Jed Rembold
March 12, 2024
Doing this sort of work benefits greatly from a streamlined architecture and common syntax
In Python, the gold standard is Scikit-Learn:
pip install -U scikit-learn
In R, TidyModels is the best similar resource I’ve seen:
install.package('tidymodels')
Both can take a bit of time to install
To split your data, train_test_split
can assist:
from sklearn.model_selection import train_test_split
Need to include an option
test_size=frac
where
frac
is the amount that you want to set
aside for testing
train_test_split
shuffles the data
before making the splits, so you don’t need to worry about that
Usage:
train_df, test_df = train_test_split(df, test_size=0.2)

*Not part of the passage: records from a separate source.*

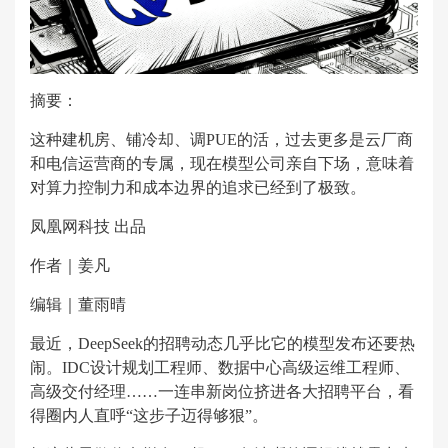
摘要：
这种建机房、铺冷却、调PUE的活，过去更多是云厂商
和电信运营商的专属，现在模型公司亲自下场，意味着
对算力控制力和成本边界的追求已经到了极致。
凤凰网科技 出品
作者｜姜凡
编辑｜董雨晴
最近，DeepSeek的招聘动态几乎比它的模型发布还要热
闹。IDC设计规划工程师、数据中心高级运维工程师、
高级交付经理……一连串新岗位挤进各大招聘平台，看
得圈内人直呼“这步子迈得够狠”。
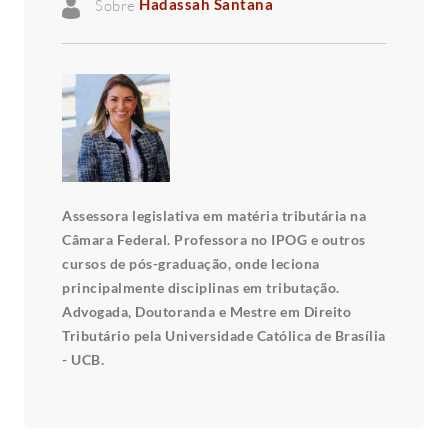
Sobre
Hadassah Santana
Assessora legislativa em matéria tributária na
Câmara Federal. Professora no IPOG e outros
cursos de pós-graduação, onde leciona
principalmente disciplinas em tributação.
Advogada, Doutoranda e Mestre em Direito
Tributário pela Universidade Católica de Brasília
- UCB.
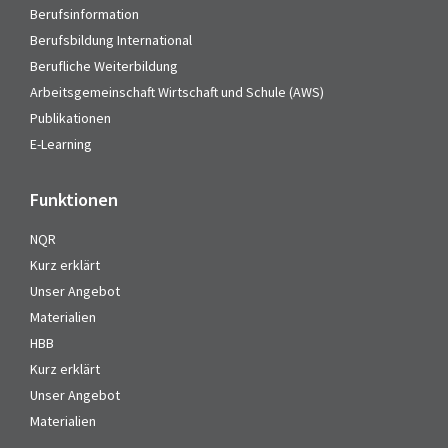
Berufsinformation
Berufsbildung International
Berufliche Weiterbildung
Arbeitsgemeinschaft Wirtschaft und Schule (AWS)
Publikationen
E-Learning
Funktionen
NQR
Kurz erklärt
Unser Angebot
Materialien
HBB
Kurz erklärt
Unser Angebot
Materialien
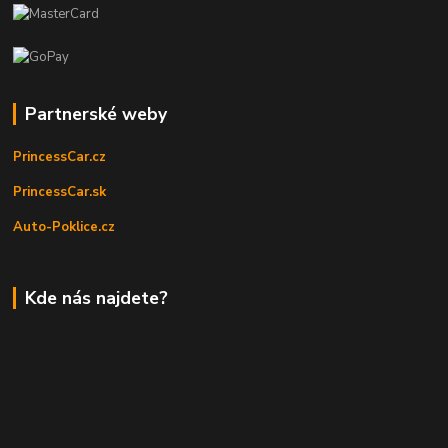
Partnerské weby
PrincessCar.cz
PrincessCar.sk
Auto-Poklice.cz
Kde nás najdete?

To split your data in R, several functions from
rsamples
(part of
tidymodels
) are useful
You indicate the amount of observations you want to use for training
splits <- initial_split(df, prop=0.8)
train_df <- training(splits)
test_df <- testing(splits)
Useful to also set the seed before splitting for reproducability:
set.seed(num)
The logistic regression model is provided directly from Scikit-Learn:
from sklearn.linear_model import LogisticRegression
You need to initialize a model before you can try to fit anything to it
At its most simple:
model = LogisticRegression()
Note that there are a lot of options that can be further provided to the model as arguments
Tidymodels distinguishes between Logistic Regression (2 categories) and Multinomial Regression (>2 categories)
You still need to initialize a model before you can try to fit anything to it
model <- logistic_reg() # or
model <- multinom_reg()
Can tweak with the underlying engine that powers these, but the default is fine
Fitting the model is the act of iteratively improving on the fit parameters
You need to provide your model the training data when doing so, both the feature data and the classification labels (this is supervised remember!)
model_fit = model.fit(train_df[[feature_cols]],
train_df[label_col]
)
model_fit <- model %>%
fit(label_col ~ feature_cols, data=train_df)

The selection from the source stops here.